Water Supply Planning Using an Expert Geographic Information System
Daene C. McKinney, John F. Burgin, David R. Maidment
An expert geographic information system (expert GIS) for long-term regional water supply planning has been developed. This system has been evaluated through a case study examining a l9-county study region in South Texas with several water supply sources and demand centers. The planning system is comprised of an expert system, which contains the logical rules and expertise of water resources planning experts; a geographic information system, which stores and analyzes spatially distributed water supply and demand data; and a network flow solver, to balance the flows in networks developed by the expert GIS with input from a water resource analyst.

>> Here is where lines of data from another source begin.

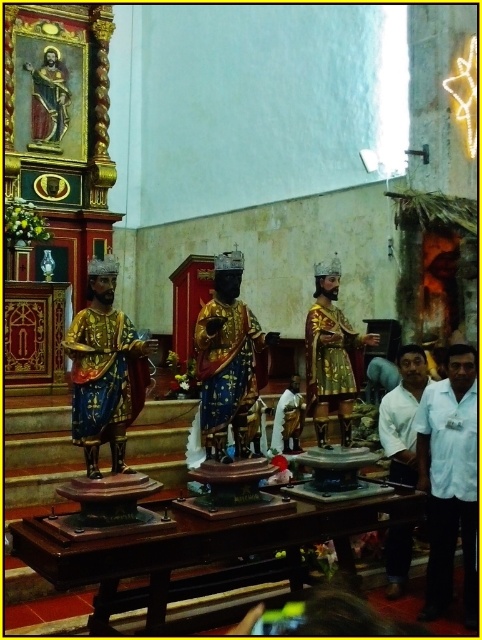 Question: Which of the following is the farthest from the observer?

Choices:
 (A) gold metallic statue at left
 (B) white shirt at right

Answer: (B)

Question: Does gold textured statue at center come in front of white shirt at lower right?

Choices:
 (A) yes
 (B) no

Answer: (A)

Question: Can you confirm if gold textured statue at center is thinner than white shirt at lower right?

Choices:
 (A) yes
 (B) no

Answer: (B)

Question: Does white shirt at right have a larger size compared to gold metallic statue at center?

Choices:
 (A) no
 (B) yes

Answer: (A)

Question: Considering the real-world distances, which object is closest to the gold metallic statue at center?

Choices:
 (A) gold textured statue at center
 (B) white shirt at right
 (C) white shirt at lower right

Answer: (A)

Question: Estimate the real-world distances between objects in this image. Which object is farther from the white shirt at right?

Choices:
 (A) gold metallic statue at center
 (B) white shirt at lower right

Answer: (A)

Commonly available water demand forecasts and water supply data are used in this new planning tool in an attempt to follow more rapidly the logic of current methods and permit plans to be updated and alternatives to be analyzed. Given annual yields for reservoirs, water demand forecasts and institutional requirements, the expert GIS calculates potential water supply deficits or excesses and suggests efficient and cost effective alternatives for developing additional water supplies in the event that deficits occur. The expert GIS system has been developed so that it can be expanded to include additional constraints and handle large water resources planning regions. Eventually, the system will be capable of analyzing entire river basins, given appropriate information concerning the supply and demand for water. The system has been successfully applied to the TWDB Coastal Bend planning region. The existence of generic categories of rules for regional water planning is evident from this case study. The categories include rules applicable on a statewide basis, a regional basis or a local basis. The local scale rules are specific to individual arcs in the network model representation and need to be entered individually. However, the application of the small sets of statewide and regional rules is sufficient to generate relatively realistic solutions.